Exercise details: Find every line below where the string "horchata" shows up, and copy those lines.

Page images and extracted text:
┏━━

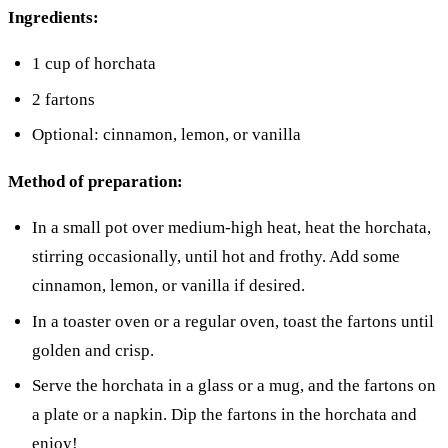
Ingredients:
1 cup of horchata
2 fartons
Optional: cinnamon, lemon, or vanilla
Method of preparation:
In a small pot over medium-high heat, heat the horchata,
stirring occasionally, until hot and frothy. Add some
cinnamon, lemon, or vanilla if desired.
In a toaster oven or a regular oven, toast the fartons until
golden and crisp.
Serve the horchata in a glass or a mug, and the fartons on
a plate or a napkin. Dip the fartons in the horchata and
enjoy!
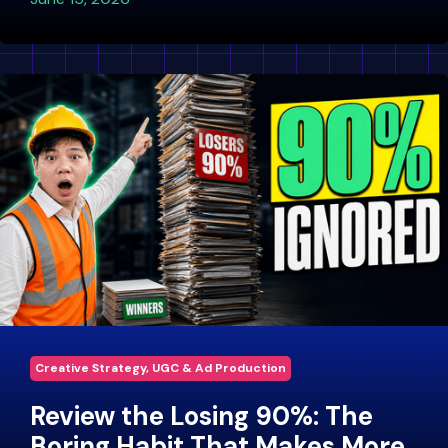
Creative Strategy, UGC & Ad Production
Review the Losing 90%: The
Boring Habit That Makes More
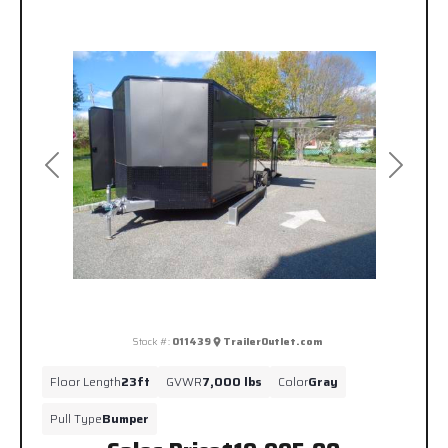
Previous
Next
Stock #:
011439
TrailerOutlet.com
Floor Length
23ft
GVWR
7,000 lbs
Color
Gray
Pull Type
Bumper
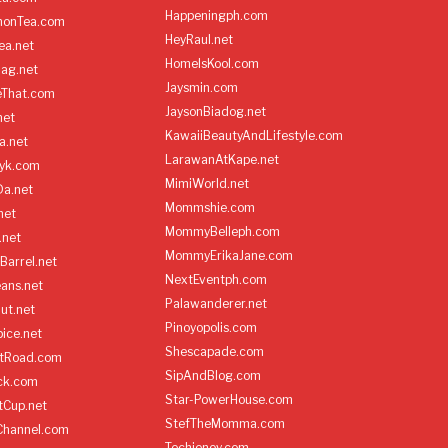
Happeningph.com
monTea.com
HeyRaul.net
ea.net
HomeIsKool.com
Bag.net
Jaysmin.com
eThat.com
JaysonBiadog.net
net
KawaiiBeautyAndLifestyle.com
a.net
LarawanAtKape.net
yk.com
MimiWorld.net
Da.net
Mommshie.com
net
MommyBelleph.com
.net
MommyErikaJane.com
Barrel.net
NextEventph.com
ans.net
Palawanderer.net
ut.net
Pinoyopolis.com
ice.net
Shescapade.com
ltRoad.com
SipAndBlog.com
ick.com
Star-PowerHouse.com
tCup.net
StefTheMomma.com
Channel.com
Techienoy.com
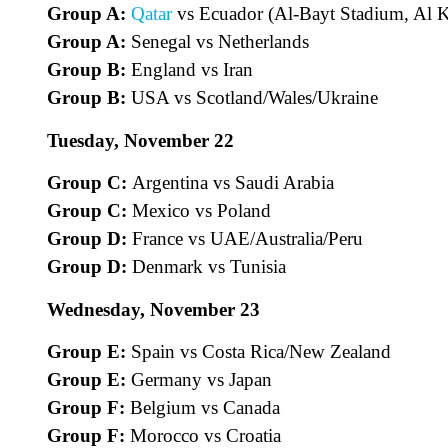
Group A:
Qatar
vs Ecuador (Al-Bayt Stadium, Al K
Group A:
Senegal vs Netherlands
Group B:
England vs Iran
Group B:
USA vs Scotland/Wales/Ukraine
Tuesday, November 22
Group C:
Argentina vs Saudi Arabia
Group C:
Mexico vs Poland
Group D:
France vs UAE/Australia/Peru
Group D:
Denmark vs Tunisia
Wednesday, November 23
Group E:
Spain vs Costa Rica/New Zealand
Group E:
Germany vs Japan
Group F:
Belgium vs Canada
Group F:
Morocco vs Croatia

┗━━

Exercise answer:
1 cup of horchata
In a small pot over medium-high heat, heat the horchata,
Serve the horchata in a glass or a mug, and the fartons on
a plate or a napkin. Dip the fartons in the horchata and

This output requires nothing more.